L'extorsion, l'insécurité, la sécheresse et la maladie sont les générateurs d'inflation dans les aliments sur le marché mexicain, a déclaré Jorge Esteve, président du National Agricultural Council (CNA).
« Les coûts de transport ont augmenté par l'insécurité, les coûts de l'eau ont augmenté par l'insécurité, donc toutes ces choses génèrent de l'inflation, car les coûts pour les agriculteurs et les personnes à la campagne sont devenus plus chers », a déclaré l'homme d'affaires à Forbes Mexico.
Les transporteurs paient l'extorsion, a-t-il dit, qui coûte peut-être entre 500 pesos à mille pesos plus la tonne et dépend de ce que vous êtes traduit.
Pendant plusieurs mois, les transporteurs et les producteurs d'aliments ont commencé à avoir une extorsion, une collection de sols et une série de crimes, a déclaré le directeur.
« Et les estimations que nous avons faites, en tant que Conseil national agricole, entre 5% et 10% (de production) ont été affectées », a-t-il déclaré.
Jorge Esteve a ajouté qu'Omar García Harfuch, secrétaire à la sécurité publique et à la protection des citoyens (SSPC), comprend et connaît les problèmes d'insécurité dans différentes régions du Mexique.
Le 19 juin 2025, les équipes du Secrétariat de la sécurité et de la protection des citoyens (SSPC) et des membres du Conseil national de l'agriculture ont rencontré des défis de sécurité que les producteurs de presse, les entreprises et les industries de l'Agro mexicain.

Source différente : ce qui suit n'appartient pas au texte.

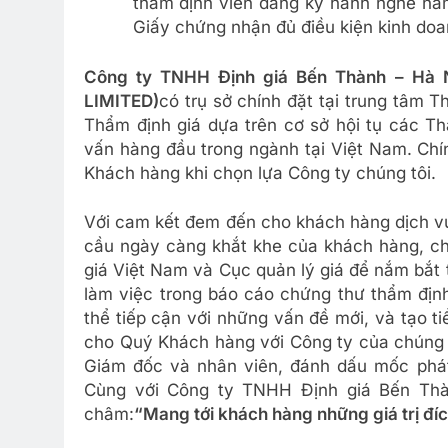
thẩm định viên đăng ký hành nghề nă
Giấy chứng nhận đủ điều kiện kinh doa
Công ty TNHH Định giá Bến Thành – H
LIMITED)
có trụ sở chính đặt tại trung tâm 
Thẩm định giá dựa trên cơ sở hội tụ các Th
vấn hàng đầu trong ngành tại Việt Nam. Chín
Khách hàng khi chọn lựa Công ty chúng tôi.
Với cam kết đem đến cho khách hàng dịch vụ
cầu ngày càng khắt khe của khách hàng, ch
giá Việt Nam và Cục quản lý giá để nắm bắt t
làm việc trong báo cáo chứng thư thẩm định
thể tiếp cận với những vấn đề mới, và tạo ti
cho Quý Khách hàng với Công ty của chúng t
Giám đốc và nhân viên, đánh dấu mốc phát t
Cùng với Công ty TNHH Định giá Bến Thà
châm:
“Mang tới khách hàng những giá trị đíc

Francisco Almazán, directeur général du National Intelligence Center (CNI), et Héctor Elizalde, sous-secrétaire de la sécurité publique, ont déclaré qu'ils cherchaient à établir un canal de communication avec ce secteur, écouter leurs problèmes, en plus d'expliquer ce qui est fait à partir de la stratégie de sécurité et des résultats obtenus.
« La stratégie de sécurité nationale est articulée autour d'un principe essentiel: la sécurité publique n'est pas construite à partir de confrontation, mais avec la justice sociale, l'intelligence institutionnelle et la coordination complète des trois ordres du gouvernement », ont souligné les responsables des intégrales de l'AIIC.
Compte tenu des approches et des préoccupations du secteur, principalement l'extorsion et le vol de routes, les représentants du SSPC ont reconnu les dommages profonds que ce type de criminalité provoque à l'économie et aux familles, ainsi que la vulnérabilité du secteur agro-alimentaire.
Ils ont présenté la conception d'une stratégie spécifique et robuste pour lutter contre ces crimes par des arrestations, la création de la sous-section de l'unité antiéxorsion, le protocole d'attention aux victimes et une campagne de prévention.
« De toute évidence, dans le domaine, nous sommes beaucoup plus seuls, ce sont des zones reculées, vous êtes souvent soumise à toutes ces choses », a déclaré le président du Conseil national de l'agriculture.
Il existe des partenaires du Conseil national de l'agriculture, qui facturent de l'eau des districts d'irrigation, a-t-il commenté.
« Pour leur donner de l'eau, les partenaires doivent payer certains frais exceptionnels et supplémentaires. S'ils étaient normaux (quotas), ce ne serait pas inflationniste, mais cela a été grimpé, car il y a eu des gens qui ont pris le contrôle de manière informelle », a-t-il expliqué.
La collection exceptionnelle d'eau dans les districts d'irrigation vient à déclencher, ce que « nous constatons une augmentation des prix de certains produits », a-t-il déclaré.
Aujourd'hui, l'offre et la demande de nourriture ont également été affectées par la sécheresse, la grippe aviar et le ver de la foreuse, a-t-il déclaré.
Le maïs, le blé et le soja importés des États-Unis, le soja pour la nourriture et la consommation d'animaux n'ont pas eu de problèmes, a-t-il déclaré.
Les prix des grains sont bon marché, de sorte qu'il favorise vraiment l'inflation est évidemment les problèmes de sécurité dans la campagne mexicaine, il y a également eu des maladies chez les poulets, chez les porcs et ne parle pas du ver boreride, qui a été très médiatique, a-t-il souligné.
Les producteurs de viande rejoindront PACIC
Le président du National Agricultural Council a souligné qu'il y avait une approche du ministère de l'Agriculture avec les producteurs de bœuf, de poulet et de porc pour rejoindre le plan anti-inflationniste.
« Sans aucun doute, ils ont rejoint tout le monde et vous l'avez déjà vu avec le maïs, un accord a déjà été signé, je sais aussi qu'avec les producteurs de porcs, le poulet, l'œuf et le bœuf; tout le monde approche et nous recherchons: comment maintenir les prix bas? » Il a dit.